Stored data:
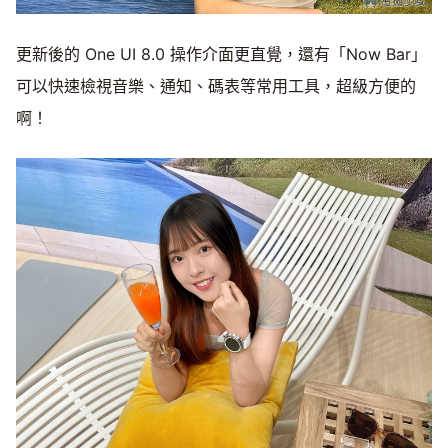
更新後的 One UI 8.0 操作介面更直覺，還有「Now Bar」
可以快速檢視音樂、通知、碼表等常用工具，超級方便的
啊！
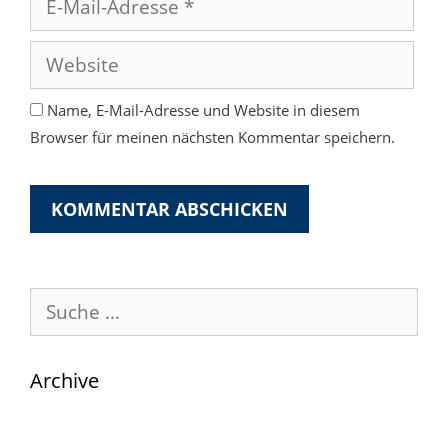
Mail-
Adresse
Website
Name, E-Mail-Adresse und Website in diesem
Browser für meinen nächsten Kommentar speichern.
Suche
nach:
Archive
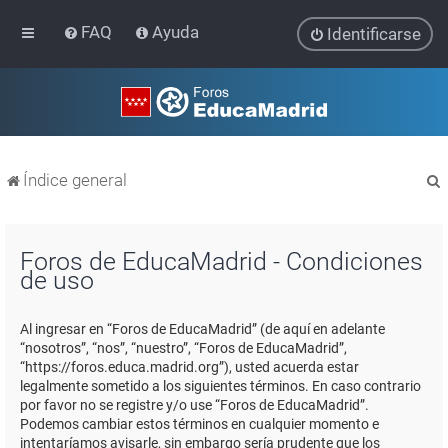
FAQ
Ayuda
Identificarse
Índice general
Foros de EducaMadrid - Condiciones
de uso
r
Al ingresar en “Foros de EducaMadrid” (de aquí en adelante
“nosotros”, “nos”, “nuestro”, “Foros de EducaMadrid”,
“https://foros.educa.madrid.org”), usted acuerda estar
legalmente sometido a los siguientes términos. En caso contrario
por favor no se registre y/o use “Foros de EducaMadrid”.
Podemos cambiar estos términos en cualquier momento e
intentaríamos avisarle, sin embargo sería prudente que los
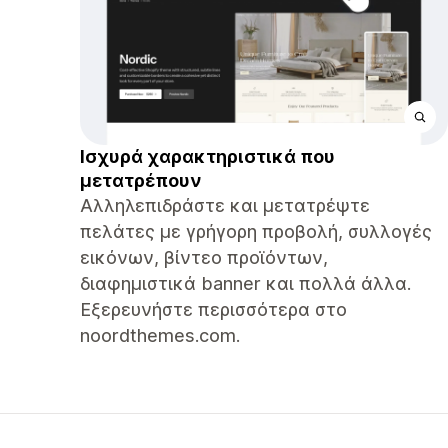
Ισχυρά χαρακτηριστικά που
μετατρέπουν
Αλληλεπιδράστε και μετατρέψτε
πελάτες με γρήγορη προβολή, συλλογές
εικόνων, βίντεο προϊόντων,
διαφημιστικά banner και πολλά άλλα.
Εξερευνήστε περισσότερα στο
noordthemes.com.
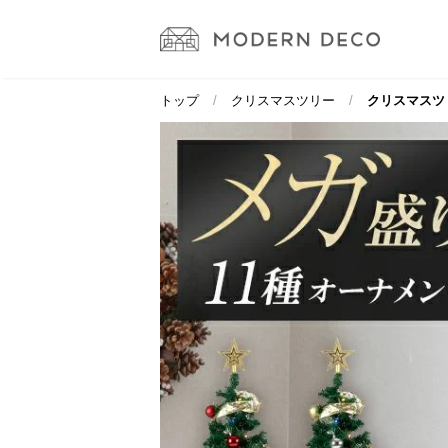
トップ
クリスマスツリー
クリスマスツリ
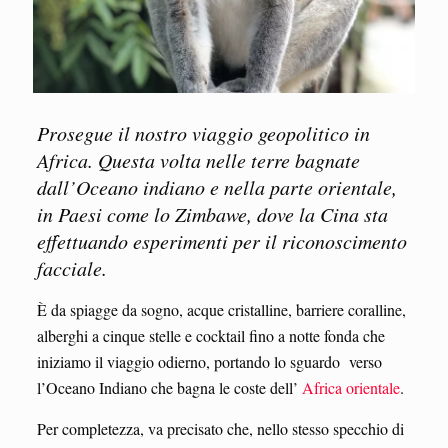
Prosegue il nostro viaggio geopolitico in
Africa. Questa volta nelle terre bagnate
dall’Oceano indiano e nella parte orientale,
in Paesi come lo Zimbawe, dove la Cina sta
effettuando esperimenti per il riconoscimento
facciale.
È da spiagge da sogno, acque cristalline, barriere coralline,
alberghi a cinque stelle e cocktail fino a notte fonda che
iniziamo il viaggio odierno, portando lo sguardo verso
l’Oceano Indiano che bagna le coste dell’
Africa orientale
.
Per completezza, va precisato che, nello stesso specchio di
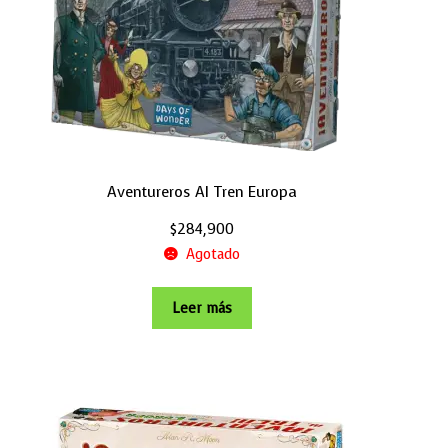
Aventureros Al Tren Europa
$
284,900
Agotado
Leer más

What you need to do: Every line above carrying the word "Africa" needs to be shown.

Result of the task:
Africa. Questa volta nelle terre bagnate
Africa orientale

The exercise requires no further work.